When companies set out to acquire or merge with another company, the due diligence checklist that directs the acquiring company’s analysis of benefits and risks runs the gamut, from cash flow to debt, receivables, assets, equipment, and so on.
Too often, though, M&A activity checklists fail to include one important element: Technology and Systems.
Stories of mergers messed up by poor or non-existent systems and technology compatibility are legion. You never hear most of them because the companies involved are too small. A few, especially those involving service companies with tons of exposure to consumers, are noteworthy. Take, for example, the failure of Texas Air Corp., which for a brief time was once the world’s largest airline company.
In the 1980s, airline mogul Frank Lorenzo assembled a huge stable of carriers under the TAC banner: Eastern, Continental, Frontier, New York Air and PeoplExpress. (All are gone now except Continental, which merged with United in 2010.)
That crazy quilt of an airline company failed for many reasons. But a central factor in TAC’s undoing was the company’s failure to assess – let alone fix – the problem of too many, often incompatible, operating systems and applications. That made it impossible for the company to capitalize on the economies of scale such a huge service network should have provided. None of the airlines could effectively share customer data or market their services jointly.
1980s Failed Merger Shows the Danger of Failing to Account for Technology
Granted, that was in the 1980s, but the TAC calamity demonstrates the point: Properly assessing the strengths, weaknesses and compatibilities of two or more companies’ systems, technologies and technology staffs is paramount.
It’s surprising how often businesses forget that.
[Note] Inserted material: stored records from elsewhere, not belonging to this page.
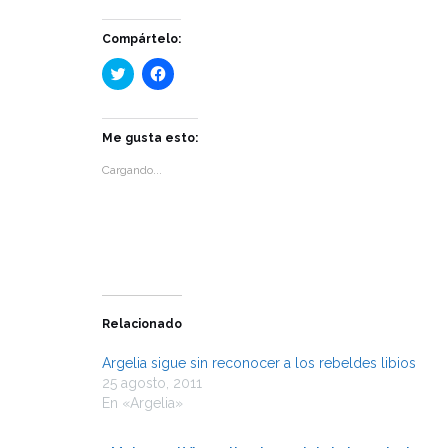
Compártelo:
Haz
Haz
clic
clic
para
para
compartir
compartir
en
en
Twitter
Facebook
Me gusta esto:
(Se
(Se
abre
abre
Cargando...
en
en
una
una
ventana
ventana
nueva)
nueva)
Relacionado
Argelia sigue sin reconocer a los rebeldes libios
25 agosto, 2011
En «Argelia»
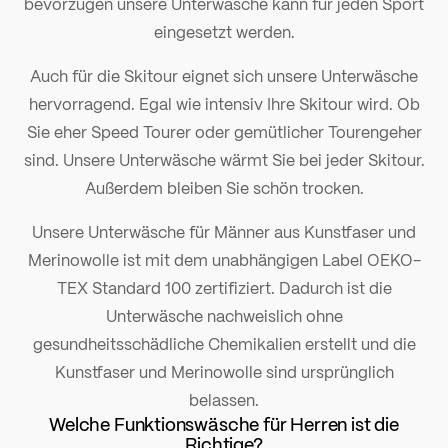
bevorzugen unsere Unterwäsche kann für jeden Sport
eingesetzt werden.
Auch für die Skitour eignet sich unsere Unterwäsche
hervorragend. Egal wie intensiv Ihre Skitour wird. Ob
Sie eher Speed Tourer oder gemütlicher Tourengeher
sind. Unsere Unterwäsche wärmt Sie bei jeder Skitour.
Außerdem bleiben Sie schön trocken.
Unsere Unterwäsche für Männer aus Kunstfaser und
Merinowolle ist mit dem unabhängigen Label OEKO-
TEX Standard 100 zertifiziert. Dadurch ist die
Unterwäsche nachweislich ohne
gesundheitsschädliche Chemikalien erstellt und die
Kunstfaser und Merinowolle sind ursprünglich
belassen.
Welche Funktionswäsche für Herren ist die
Richtige?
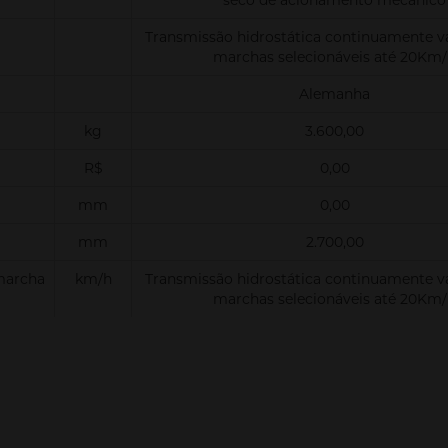
seco de acionamento mecânico
Transmissão hidrostática continuamente v
marchas selecionáveis até 20Km
Alemanha
kg
3.600,00
R$
0,00
mm
0,00
mm
2.700,00
marcha
km/h
Transmissão hidrostática continuamente v
marchas selecionáveis até 20Km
According to a global survey by law firm Freshfields Bruckaus Deringer, 90 percent of dealmakers said they recognize security breaches by an acquired company could significantly reduce the value of their deals. And yet, 78 percent of respondents said cyber security isn’t given much thought in their due diligence process.
If they’re giving so little time to an issue as weighty as IT security, chances are they’re also giving short shrift to basic technology questions such as the compatibility of the basic operating systems and applications. That, in part, is why so many mergers these days fail to deliver – or deliver on time – the promised financial synergies predicted by dealmakers.
How Companies Can Avoid Acquiring Old or Incompatible Technology
So, what can companies, including small and midsize firms, involved in M&A discussions do to avoid having their grand deal crash on the rocks of incompatible, outdated or divergent technology?
For starters, they can enlist the help of technology experts in the same way they hire forensic accountants and M&A attorneys to examine the company’s books and legal risks. Even if the acquiring company is a technology company itself, it’s critical to get outside advisors who can spot potential problems – or opportunities – that a CEO or other dealmaker might overlook.
Their due diligence checklist should include questions such as:
- Who will “own” or control the technology?
- What technology must be replaced?
- What data, transactional info and intellectual property are really important?
- Where and how is data stored?
- Is there any “key employee risk;” i.e. will the deal fail or be crippled if one or more key employees leave after the merger?
- Will there be a technologies skills gap created by this merger?
- Are the two companies systems compatible? Where they are not, what will be the cost and time frame of making them compatible in the short run?
- What will be the cost and time frame of moving the merged company to a single operating system and set of applications in the long run?
- Are there reliability and reputational risks?
- Are there any risks related to online presence, transactions, marketing, or management systems?
- Are there any licensing issues related to proprietary technology?
- Is either company’s existing technology scalable, and can it serve as the base technology for the combined company going forward?
Maybe you feel you and your management team are capable of answering these questions and issuing a dispassionate statement on the state of technology in the target company. If not, your best bet is to let a team of experts take a look.
More than one company has been saved from a bad investment – or conversely, realized the deal contained a technology goldmine – just because they were wise enough to conduct a thorough IT due diligence examination.